Apparemment, M. Charest ne savait pas ça, ni personne d'autre semble-t-il, car après trois jours d'appels et de courriels à la Coalition avenir Québec (CAQ), on a été incapable de nous fournir une source qui appuyait ce chiffre, sorti Dieu sait d'où.
Selon les statistiques du Collège des médecins, un omnipraticien travaille en moyenne 43 heures par semaine (données de 2002). Pour la forme, supposons que le quart d'entre eux se la coule douce à 120 jours par année de boulot. Pour arriver à la moyenne de 43 heures par semaine, il faudrait que le reste des «omnis» se tapent des semaines de 49 heures ou plus.
Cela voudrait dire qu'on ne peut pas vraiment augmenter leur charge. Et si c'est le cas, comment tenir la promesse de trouver, en 12 mois, un médecin de famille pour les deux millions de Québécois qui n'en ont pas?
Les élections, c'est un peu comme le biathlon : il faut courir et puis tirer le plus rapidement possible, avant même de reprendre son souffle. Aucun parti n'y échappe, mais le chef de la CAQ cède parfois trop facilement à la tentation du raccourci, comme coller une étiquette à des groupes sociaux : les jeunes qui veulent faire la belle vie, les femmes qui ont peur du changement de la CAQ, et les pires à ses yeux : les syndicats. Dans sa bouche, le mot prend une connotation presque honteuse, notamment lorsqu'il a été question de la Fédération des médecins omnipraticiens, pendant ce premier débat.
Le problème, c'est que des dossiers complexes sont ramenés à leur plus simple expression. Ainsi, la manière dont M. Legault s'attaque à celui des médecins de famille a de quoi laisser perplexe : «Faites le calcul, disait-il cette semaine. Huit mille médecins fois 1000 patients, ça donne huit millions de Québécois qui ont un médecin de famille.»
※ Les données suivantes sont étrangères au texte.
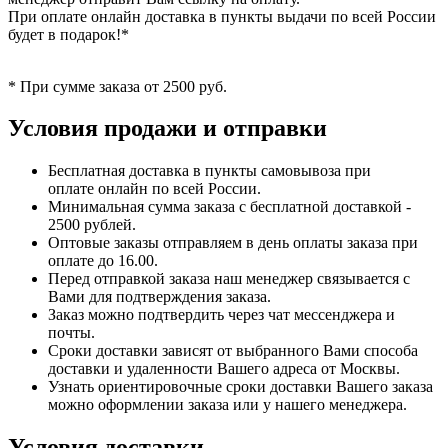
При оплате онлайн доставка в пункты выдачи по всей России
будет в подарок!*
* При сумме заказа от 2500 руб.
Условия продажи и отправки
Бесплатная доставка в пункты самовывоза при
оплате онлайн по всей России.
Минимальная сумма заказа с бесплатной доставкой -
2500 рублей.
Оптовые заказы отправляем в день оплаты заказа при
оплате до 16.00.
Перед отправкой заказа наш менеджер связывается с
Вами для подтверждения заказа.
Заказ можно подтвердить через чат мессенджера и
почты.
Сроки доставки зависят от выбранного Вами способа
доставки и удаленности Вашего адреса от Москвы.
Узнать ориентировочные сроки доставки Вашего заказа
можно оформлении заказа или у нашего менеджера.
Условия доставки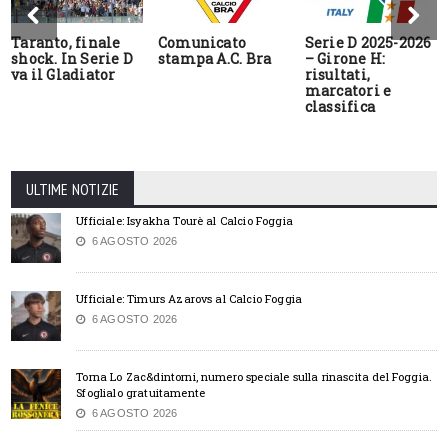
Taranto, finale
Comunicato
Serie D 2025-2026
shock. In Serie D
stampa A.C. Bra
– Girone H:
va il Gladiator
risultati,
marcatori e
classifica
ULTIME NOTIZIE
Ufficiale: Isyakha Tourè al Calcio Foggia
6 AGOSTO 2026
Ufficiale: Timurs Azarovs al Calcio Foggia
6 AGOSTO 2026
Torna Lo Zac&dintorni, numero speciale sulla rinascita del Foggia.
Sfoglialo gratuitamente
6 AGOSTO 2026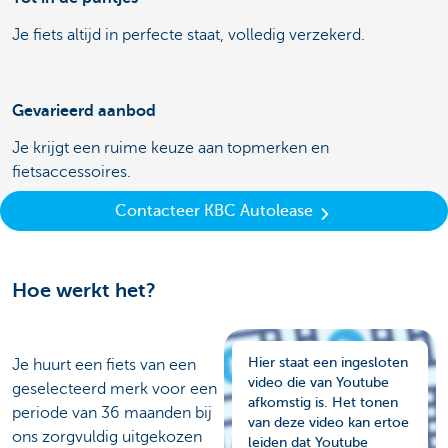
Je fiets altijd in perfecte staat, volledig verzekerd.
Gevarieerd aanbod
Je krijgt een ruime keuze aan topmerken en
fietsaccessoires.
Contacteer KBC Autolease
Hoe werkt het?
Hier staat een ingesloten
Je huurt een fiets van een
video die van Youtube
geselecteerd merk voor een
afkomstig is. Het tonen
periode van 36 maanden bij
van deze video kan ertoe
ons zorgvuldig uitgekozen
leiden dat Youtube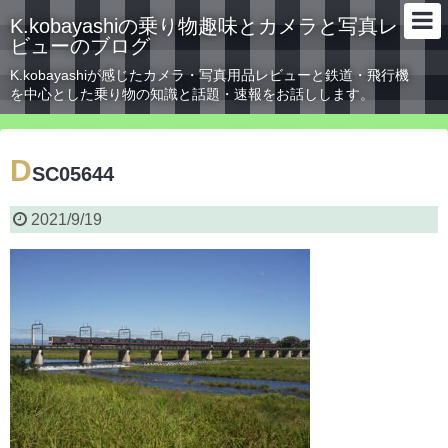
K.kobayashiの乗り物趣味とカメラと写真レ
ビューのブログ
K.kobayashiが感じたカメラ・写真用品レビューと鉄道・飛行機
を中心とした乗り物の知識と話題・速報をお話しします。
D
SC05644
2021/9/19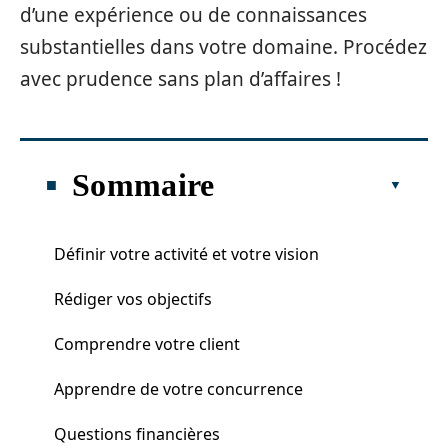
d’une expérience ou de connaissances
substantielles dans votre domaine. Procédez
avec prudence sans plan d’affaires !
Sommaire
Définir votre activité et votre vision
Rédiger vos objectifs
Comprendre votre client
Apprendre de votre concurrence
Questions financières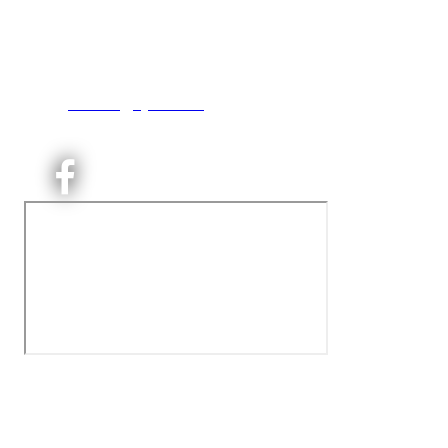
Engebråtveien 11
inng. Neptunveien 8 -12
0493 Oslo
T:
9191 1913
E:
kontoret@kjelsaas.no
Orgnr: ‍975 663 450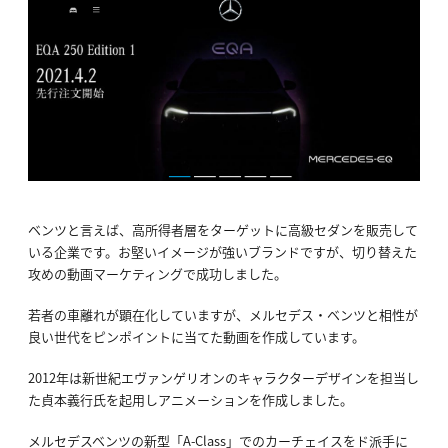
ベンツと言えば、高所得者層をターゲットに高級セダンを販売して
いる企業です。お堅いイメージが強いブランドですが、切り替えた
攻めの動画マーケティングで成功しました。
若者の車離れが顕在化していますが、メルセデス・ベンツと相性が
良い世代をピンポイントに当てた動画を作成しています。
2012年は新世紀エヴァンゲリオンのキャラクターデザインを担当し
た貞本義行氏を起用しアニメーションを作成しました。
メルセデスベンツの新型「A-Class」でのカーチェイスをド派手に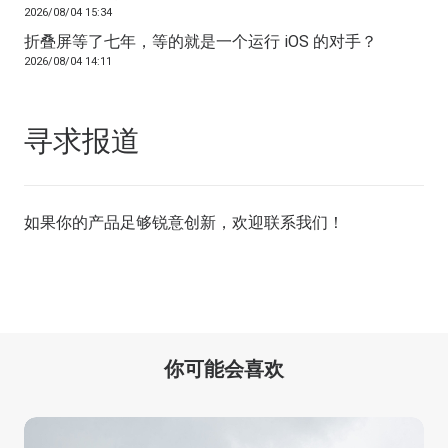
2026/08/04 15:34
折叠屏等了七年，等的就是一个运行 iOS 的对手？
2026/08/04 14:11
寻求报道
如果你的产品足够锐意创新，欢迎
联系我们
！
你可能会喜欢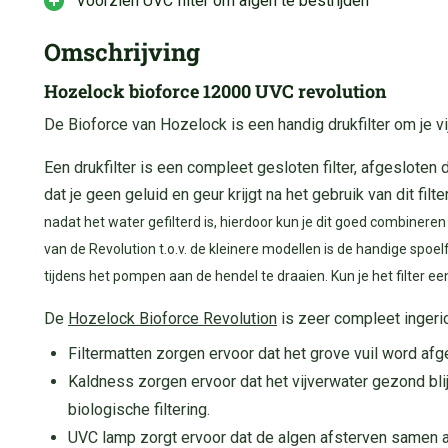
Voorzien UVC filter om algen te bestrijden
Omschrijving
Hozelock bioforce 12000 UVC revolution
De Bioforce van Hozelock is een handig drukfilter om je vij
Een drukfilter is een compleet gesloten filter, afgeslote
dat je geen geluid en geur krijgt na het gebruik van dit filte
nadat het water gefilterd is, hierdoor kun je dit goed combiner
van de Revolution t.o.v. de kleinere modellen is de handige spoe
tijdens het pompen aan de hendel te draaien. Kun je het filter e
De
Hozelock Bioforce Revolution
is zeer compleet ingeric
Filtermatten zorgen ervoor dat het grove vuil word af
Kaldness zorgen ervoor dat het vijverwater gezond blij
biologische filtering.
UVC lamp zorgt ervoor dat de algen afsterven samen a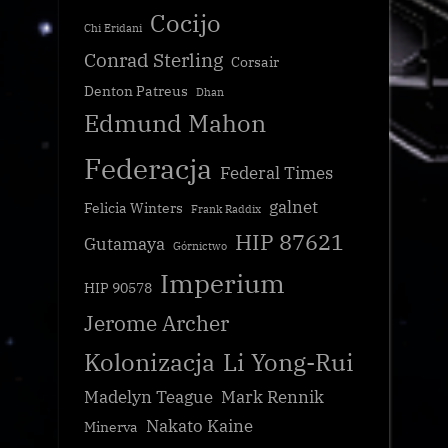
Cocijo
Chi Eridani
Conrad Sterling
Corsair
Denton Patreus
Dhan
Edmund Mahon
Federacja
Federal Times
galnet
Felicia Winters
Frank Raddix
HIP 87621
Gutamaya
Górnictwo
Imperium
HIP 90578
Jerome Archer
Kolonizacja
Li Yong-Rui
Madelyn Teague
Mark Rennik
Nakato Kaine
Minerva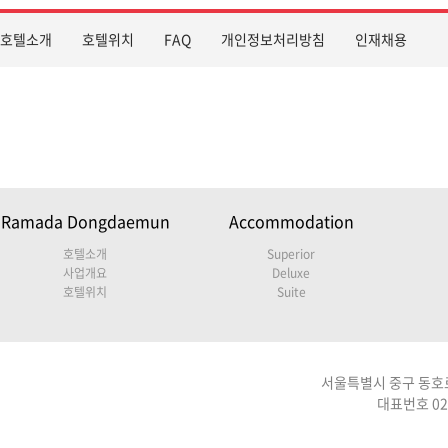
호텔소개
호텔위치
FAQ
개인정보처리방침
인재채용
Ramada Dongdaemun
Accommodation
호텔소개
Superior
사업개요
Deluxe
호텔위치
Suite
서울특별시 중구 동호로 
대표번호 02-2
Doit-on conclure que le dossier piétine parce que personne au ministère de la Santé ne sait diviser ou multiplier?
De tels raccourcis risquent de fausser le débat. Un autre exemple : les données sur lesquelles s'appuie le chef caquiste pour vouloir couper 250 millions $ dans les honoraires des pharmaciens sont fortement contestées par ceux-ci.
Pendant qu'on y est, pourrait-on appliquer la même médecine pour la rémunération en radiologie et ophtalmologie, les deux spécialités où on trouve la proportion la plus élevée des médecins au sommet de l'échelle? Plus de 750 000 $ par an pour 40 % des ophtalmologistes et 50 % des radiologistes.
Les 425 spécialistes les mieux payés gagnent à eux seuls autant que 1620 omnipraticiens. Peut-être que Gaétan Barrette pourrait se pencher là-dessus? C'est vrai, M. Barrette, un radiologiste, était président de la Fédération des médecins spécialistes. Délicat...
Il nous dirait sans doute, avec raison, que les choses ne sont pas si simples, que les radiologistes doivent consacrer une plus grande part de leur rémunération aux frais de leur clinique, que ces services coûtent moins cher au Québec que dans les autres provinces.
«Le diable est dans les détails», comme le veut le dicton. Et c'est aussi vrai pour le dossier des médecins de famille. Il ne suffit pas d'une simple division pour prétendre régler le problème. La réalité est beaucoup plus complexe et elle mérite une réponse plus approfondie que celle qu'on nous propose.